Collected data>
---

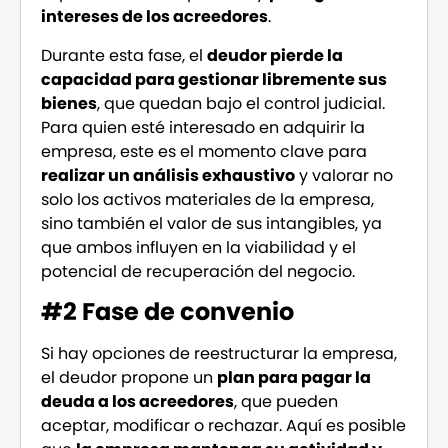
intereses de los acreedores
.
Durante esta fase, el
deudor pierde la
capacidad para gestionar libremente sus
bienes
, que quedan bajo el control judicial.
Para quien esté interesado en adquirir la
empresa, este es el momento clave para
realizar un análisis exhaustivo
y valorar no
solo los activos materiales de la empresa,
sino también el valor de sus intangibles, ya
que ambos influyen en la viabilidad y el
potencial de recuperación del negocio.
#2 Fase de convenio
Si hay opciones de reestructurar la empresa,
el deudor propone un
plan para pagar la
deuda a los acreedores
, que pueden
aceptar, modificar o rechazar. Aquí es posible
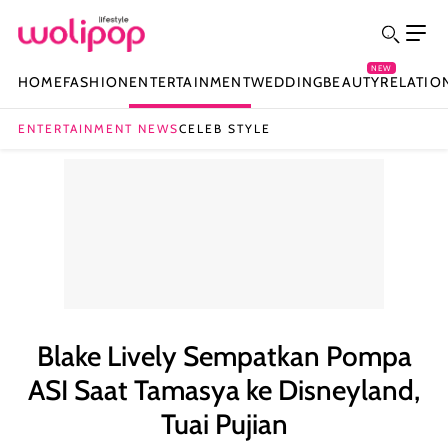
NEW
HOME
FASHION
ENTERTAINMENT
WEDDING
BEAUTY
RELATIO
ENTERTAINMENT NEWS
CELEB STYLE
Blake Lively Sempatkan Pompa
ASI Saat Tamasya ke Disneyland,
Tuai Pujian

---

EXERCISE INSTRUCTIONS>
Here the answer is the exact run of lines above, from the line with "Blake Lively Sempatkan Pompa" down to the last, and nothing else.

RESULT OF THE EXERCISE>
Blake Lively Sempatkan Pompa
ASI Saat Tamasya ke Disneyland,
Tuai Pujian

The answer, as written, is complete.